I am trying to prove proposition 11.13 in Adamek’s Joy of Cats. The proposition says that if, in a pullback square, the sink object is a terminal object, then the pullback is a product. I tried to prove it and I wanted to check if it is a right proof.
We assume that the square no. (I) is a pullback square and $T$ here is our terminal object. We assume that $A \times B$ is a product of $A$ and $B$ ($\pi_A$ and $\pi_B$ are corresponding projections – see square no. (II)).
Since $T$ is a terminal object, there must be a unique morphism from $A$, $B$ as well as $A \times B$ to $T$. What we can conclude now? That, $\alpha \circ \pi_A$ is equal to $\beta \circ \pi_B$. This is because $T$ is a terminal object.
We have assumed that $A \times B$ is a product of $A$ and $B$. Hence, there should be a unique morphism from any other source with the same codomain as $A \times B$ to it. $A \times B$ itself (with $A$ and $B$ as its codomain) is one of such sources and hence there should a unique morphism from $A \times B$ to itself. Since $id_{A \times B}$ trivially works here, it must be that unique morphism which makes the whole (II) to commute. In a similar manner, $id_P$ should be the unique morphism that makes the whole (I) to commute.

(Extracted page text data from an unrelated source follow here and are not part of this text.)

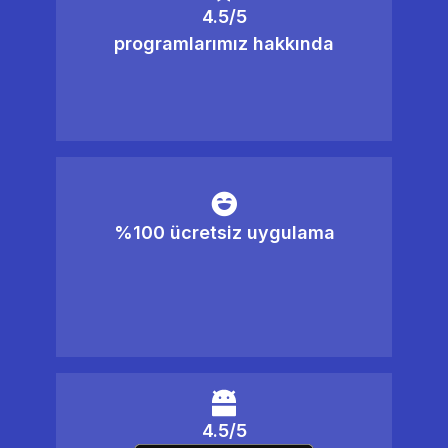
4.5/5
programlarımız hakkında
%100 ücretsiz uygulama
4.5/5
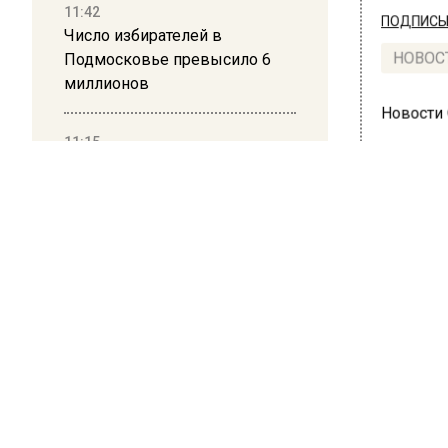
11:42
ПОДПИСЫВ
Число избирателей в
Подмосковье превысило 6
НОВОС
миллионов
Новости
11:15
Саратовский депутат Калинин
призвал к совести
ветеранское сообщество
Польши
ТРАН
Кол
10:34
Пять человек погибли в
сна
результате атаки БПЛА на
Московскую область
23 августа
Коллекц
21:36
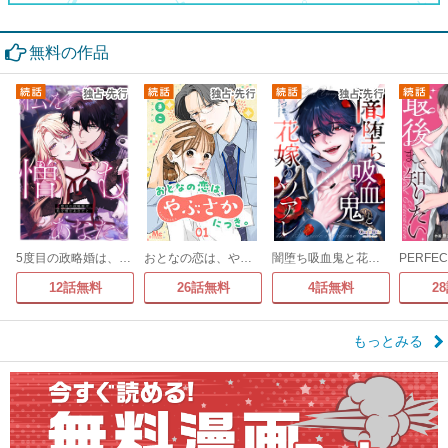
無料の作品
5度目の政略婚は、私を憎むあなたと
おとなの恋は、やぶさかにつき。
闇堕ち吸血鬼と花嫁のソアレ
12話無料
26話無料
4話無料
2
もっとみる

Now, as we have assumed that $A \times B$ is a product, there should be a unique $m$ making (IV) to commute. In the same way, as we have assumed (I) is a pullback square, there should be a unique $n$ with which (V) commutes.
What we can conclude from all these? see diagram no. (III) above. We can conclude that:
$m \circ n = id_{P}$
$n \circ m = id_{A \times B}$
Therefore $m$ and $A \times B$ are isomorphic. And, this enables us to say P is a product.
A final note, if $T$ was not a terminal object, we could not conclude that (II) is commuting. In this proof, I think, we incorporate this piece of information only once (and that's here).
Thanks
Best Answer
You assume that there is such a thing as a product of $A$ and $B$. On what grounds? All you are given is that $T$ is terminal and a pullback exists. You must then show that the pullback is a product of $A$ and $B$. I do not see in what you have quoted an assumption that you may assume the product exists to begin with... If you assume that $A\times B$ exists, then what you argue seems to be correct. But I don't think that it is warranted to make such an assumption.
In this type of statement, the usual way to proceed is to show that the object in question has the "correct" universal property to be a product for $A$ and $B$. So we have a diagram $$\begin{array}{ccl} &&A\\ &&\downarrow\alpha\\ B&\stackrel{\beta}{\longrightarrow}&T \end{array}$$ where $T$ is terminal. We also have that $$\begin{array}{rcl} P&\stackrel{f}{\longrightarrow}&A\\ g\downarrow&&\downarrow \alpha\\ B&\stackrel{\beta}{\longrightarrow}&T \end{array}$$ is the corresponding pullback diagram. We want to show that $(P,f,g)$ is a product of $A$ and $B$.
So let $X$ be any object, and let $\phi_A\colon X\to A$ and $\phi_B\colon X\to B$ be any two morphisms. We must show that there exists a unique morphism $\Phi\colon X\to P$ such that $\phi_A=\Phi f$ and $\phi_B=\Phi g$.
Because $T$ is terminal, $\alpha\phi_A,\beta\phi_B\colon X\to T$ must be equal. By the universal property of the pullback, there exists a unique $\Phi\colon X\to P$ such that $\phi_A=f\Phi$ and $\phi_B=g\Phi$. But this is exactly what we need.
Thus, $P$ is a product of $A$ and $B$.